Con una mayoría de consensos en la Cámara, en el Senado y en la Suprema Corte, y con mucha más experiencia sobre “el sistema” que durante su primer mandato, Trump probablemente tenga menos problemas en realizar sus nombramientos de gabinete, llevar a cabo “purgas” de opositores en la administración pública y en ejecutar sus políticas, incluyendo deportaciones y otras medidas inhumanas y masivas contra personas migrantes. Aun así, aquí está anidado un doble discurso siempreverde: xenofobia y creación narrativa del enemigo-migrante-terrorista, por un lado, pero, por otro, los intereses económicos y pragmáticos de empresarios, en busca de la reducción de costos, la docilidad sindical y la explotación laboral de indocumentados.
Bajo estas condiciones, Trump podría avanzar, más o menos paulatinamente, en un plan de sustitución del funcionariado de carrera de las burocracias federales, por ejemplo, del Pentágono, la CIA, el FBI, el Departamento de Estado, etcétera, con otros funcionarios de nombramiento político.
Esto sería con el fin de influir más decididamente en la implementación incondicional de las acciones de su gobierno y en las opciones mismas que la burocracia va preparando y colocando en la agenda para la toma de decisiones.
Sin embargo, este plan se antoja complicado y accidentado. Aun con mayores márgenes de maniobra que hace ocho años, el Trump reborn tendrá serias dificultades y concretos impedimentos para concretar todas sus ideas y propuestas.
Al respecto, hay que tener en cuenta que los aparatos tienden a persistir y frenar, controlar y codirigir ciertas directrices políticas y económicas y, en su mayoría, no están alineados con el trumpismo. De ahí el plan o la pretensión de acotarlos o sustituirlos.
Además, también existen divergencias internas, extremismos belicistas y oposiciones a las voluntades de retraimiento y aislacionismo, dentro del entorno cercano de colaboradores del próximo presidente, con respecto a temas cruciales como la política exterior, el papel y ejercicio de la guerra, el comercio y el proteccionismo, y sobre cómo, cuánto y cuándo enfrentarse con China, cerrar trato con Putin sobre Ucrania, o seguir apoyando al Primer Ministro israelí, Benjamín Netanyahu, entre otros escenarios.
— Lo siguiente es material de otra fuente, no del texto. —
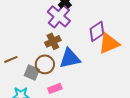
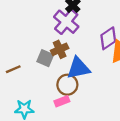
brown circle: (45, 64) -> (67, 85), moved
gray square: (32, 72) -> (45, 58), moved

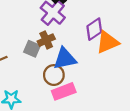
pink rectangle: (62, 101) -> (64, 91), moved, size x1.5

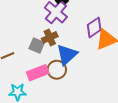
blue triangle: (65, 59) -> (67, 55), turned -30
pink rectangle: (64, 91) -> (38, 73), moved

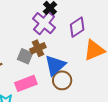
purple diamond: (94, 27) -> (77, 27), moved
brown circle: (57, 70) -> (62, 80), moved

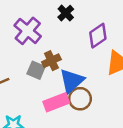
purple cross: (44, 23) -> (28, 31), moved
pink rectangle: (26, 83) -> (56, 102), moved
Tanto con este tipo de intentos y medidas como con la consolidación de sus fieles en los más altos cargos de los tres poderes, este segundo mandato aspira a consolidar el trumpismo más allá de la figura de su creador.
Nada difícil, pues estamos hablando de una corriente política e ideológica que es consustancial a una parte de la sociedad estadounidense, a sus modos de ser y verse, la cual se ha delineado mucho más claramente en la última década y que encuentra en Trump solo una de sus tantas expresiones (y degeneraciones).
La condición geopolítica e imperial de potencia global es estructural, impone o empuja trayectorias estratégicas que trascienden las movidas de la táctica y las coyunturas de un mandato. Por lo tanto, es casi imposible, en el mediano plazo, salirse de ella, salirse del mundo que se ha forjado y dominado por décadas, pese a que internamente cada vez más voces y voluntades lo pidan o lo sancionen electoralmente.